• [EXERCISE]:
The required output is the stretch from the line containing "eenvoudig: een werkende" through the line containing "давать команду можно только" in the records below, unaltered and with no pictures.

• [SUPPLIED INFORMATION]:

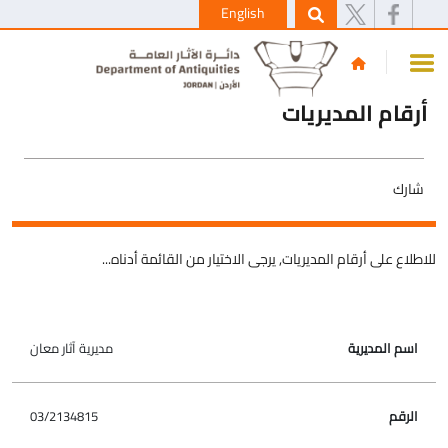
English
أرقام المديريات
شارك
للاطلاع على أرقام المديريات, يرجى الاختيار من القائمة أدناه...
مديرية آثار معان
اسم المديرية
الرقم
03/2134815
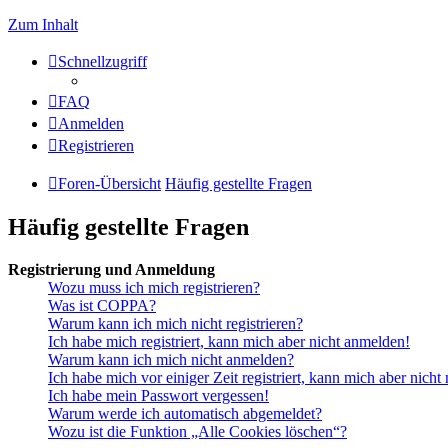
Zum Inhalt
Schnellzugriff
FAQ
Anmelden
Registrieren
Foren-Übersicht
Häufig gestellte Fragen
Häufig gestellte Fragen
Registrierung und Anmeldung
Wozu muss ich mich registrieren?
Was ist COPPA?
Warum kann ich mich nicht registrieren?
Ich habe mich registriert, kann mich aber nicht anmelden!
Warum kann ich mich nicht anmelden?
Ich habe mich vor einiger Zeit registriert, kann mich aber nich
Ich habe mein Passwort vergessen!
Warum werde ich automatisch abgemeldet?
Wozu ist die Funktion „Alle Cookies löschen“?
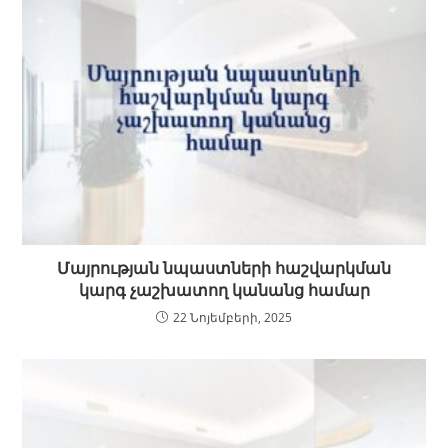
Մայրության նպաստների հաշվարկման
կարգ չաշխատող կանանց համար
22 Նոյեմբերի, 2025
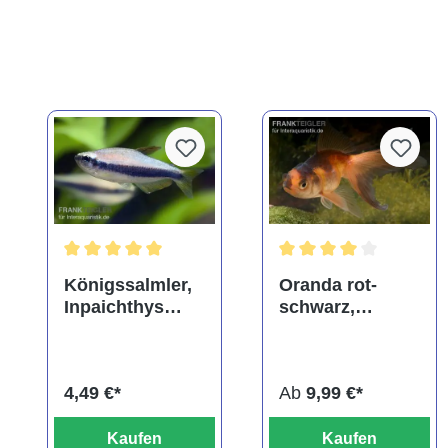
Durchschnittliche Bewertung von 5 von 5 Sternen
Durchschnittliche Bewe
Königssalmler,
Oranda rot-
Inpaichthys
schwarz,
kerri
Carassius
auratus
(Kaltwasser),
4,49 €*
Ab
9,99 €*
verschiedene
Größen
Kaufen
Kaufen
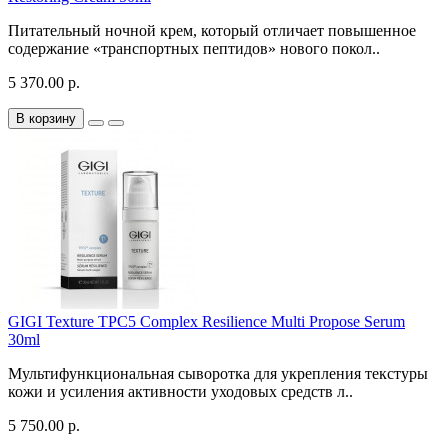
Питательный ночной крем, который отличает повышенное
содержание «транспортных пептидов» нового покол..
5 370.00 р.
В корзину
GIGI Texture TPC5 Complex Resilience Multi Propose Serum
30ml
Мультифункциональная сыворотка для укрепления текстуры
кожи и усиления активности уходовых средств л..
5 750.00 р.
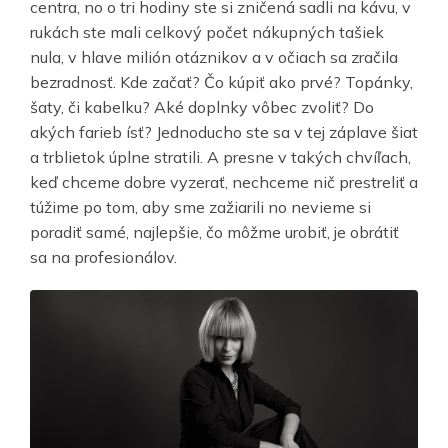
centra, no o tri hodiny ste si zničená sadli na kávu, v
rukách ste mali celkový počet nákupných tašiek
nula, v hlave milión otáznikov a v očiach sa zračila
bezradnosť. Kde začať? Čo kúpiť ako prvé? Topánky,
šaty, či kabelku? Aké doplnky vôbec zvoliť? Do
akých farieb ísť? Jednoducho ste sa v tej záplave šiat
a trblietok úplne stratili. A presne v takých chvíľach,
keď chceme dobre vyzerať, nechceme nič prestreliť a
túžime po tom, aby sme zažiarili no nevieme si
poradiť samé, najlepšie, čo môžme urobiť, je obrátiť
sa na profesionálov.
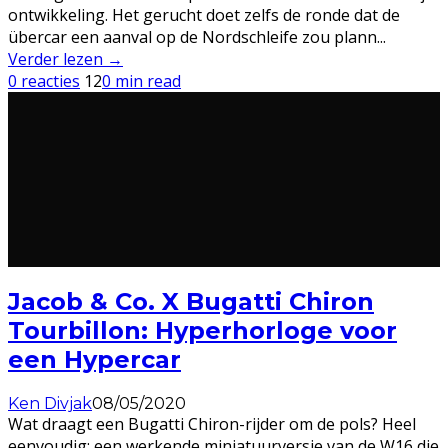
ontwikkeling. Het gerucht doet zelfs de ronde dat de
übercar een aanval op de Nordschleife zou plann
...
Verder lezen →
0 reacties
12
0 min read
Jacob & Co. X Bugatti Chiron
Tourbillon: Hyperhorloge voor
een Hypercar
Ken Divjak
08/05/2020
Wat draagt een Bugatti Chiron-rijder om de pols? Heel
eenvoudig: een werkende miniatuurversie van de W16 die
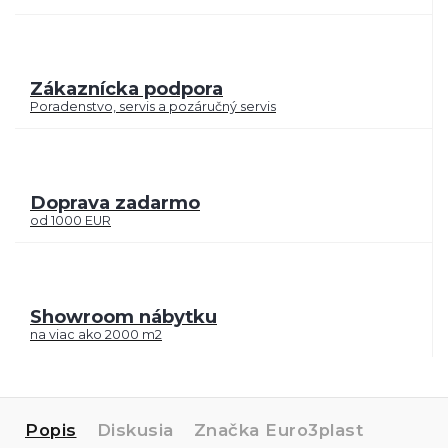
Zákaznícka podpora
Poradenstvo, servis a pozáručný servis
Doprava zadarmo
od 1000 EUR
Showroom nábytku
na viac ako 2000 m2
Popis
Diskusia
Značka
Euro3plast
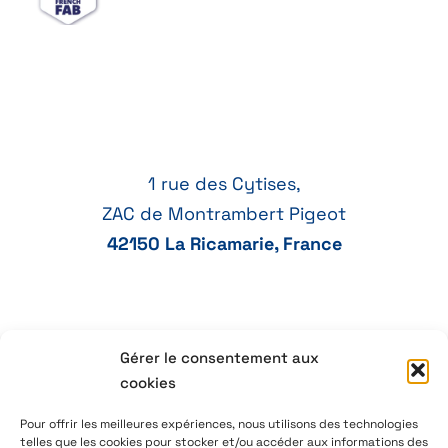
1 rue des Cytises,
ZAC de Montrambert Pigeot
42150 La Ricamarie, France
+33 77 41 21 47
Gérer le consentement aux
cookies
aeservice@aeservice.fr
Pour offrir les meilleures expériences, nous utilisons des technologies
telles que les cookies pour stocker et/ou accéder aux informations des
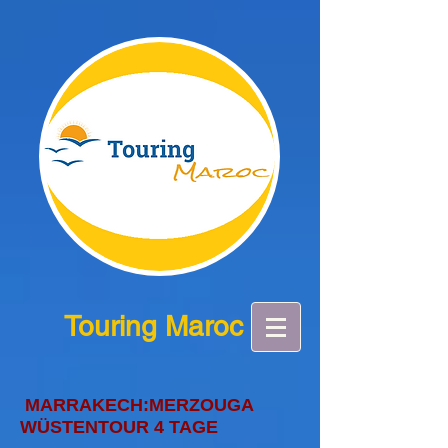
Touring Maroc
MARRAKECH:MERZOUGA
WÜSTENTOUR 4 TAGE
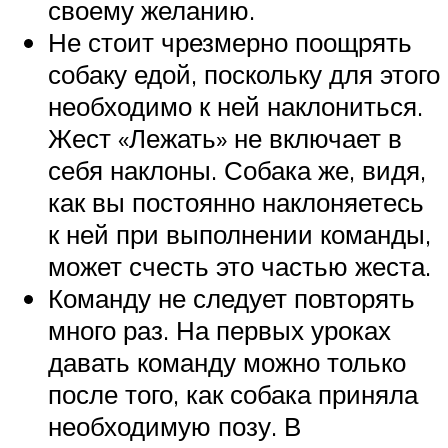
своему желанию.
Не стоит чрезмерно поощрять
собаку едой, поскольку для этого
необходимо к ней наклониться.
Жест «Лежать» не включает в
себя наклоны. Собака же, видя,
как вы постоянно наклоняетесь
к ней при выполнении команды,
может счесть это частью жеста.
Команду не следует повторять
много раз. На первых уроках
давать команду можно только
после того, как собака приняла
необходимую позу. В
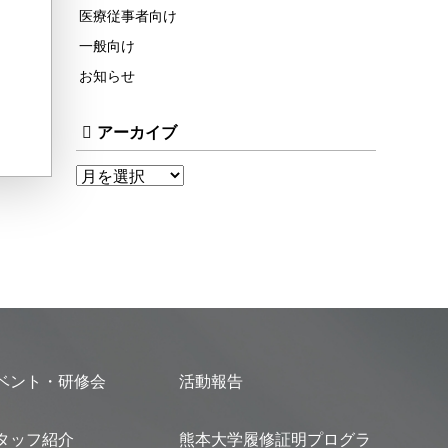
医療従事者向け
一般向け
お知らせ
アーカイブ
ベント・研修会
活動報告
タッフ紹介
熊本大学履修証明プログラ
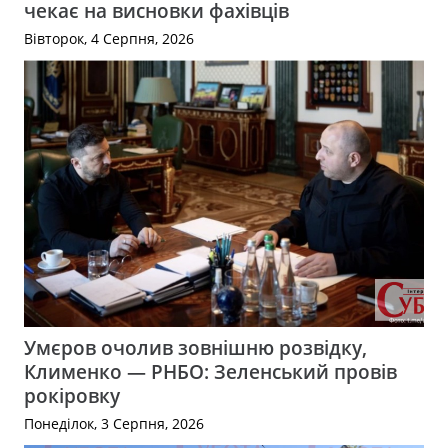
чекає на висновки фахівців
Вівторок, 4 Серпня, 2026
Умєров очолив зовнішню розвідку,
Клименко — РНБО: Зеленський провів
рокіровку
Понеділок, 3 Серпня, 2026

• [REPLY]:
eenvoudig: een werkende miniatuurversie van de W16 die
Zákaznícka podpora
Poradenstvo, servis a pozáručný servis
Doprava zadarmo
od 1000 EUR
Showroom nábytku
na viac ako 2000 m2
Popis
Diskusia
Značka
Euro3plast
1 rue des Cytises,
ZAC de Montrambert Pigeot
42150 La Ricamarie, France
+33 77 41 21 47
Gérer le consentement aux
cookies
aeservice@aeservice.fr
Pour offrir les meilleures expériences, nous utilisons des technologies
telles que les cookies pour stocker et/ou accéder aux informations des
Touring Maroc
MARRAKECH:MERZOUGA
WÜSTENTOUR 4 TAGE
своему желанию.
Не стоит чрезмерно поощрять
собаку едой, поскольку для этого
необходимо к ней наклониться.
Жест «Лежать» не включает в
себя наклоны. Собака же, видя,
как вы постоянно наклоняетесь
к ней при выполнении команды,
может счесть это частью жеста.
Команду не следует повторять
много раз. На первых уроках
давать команду можно только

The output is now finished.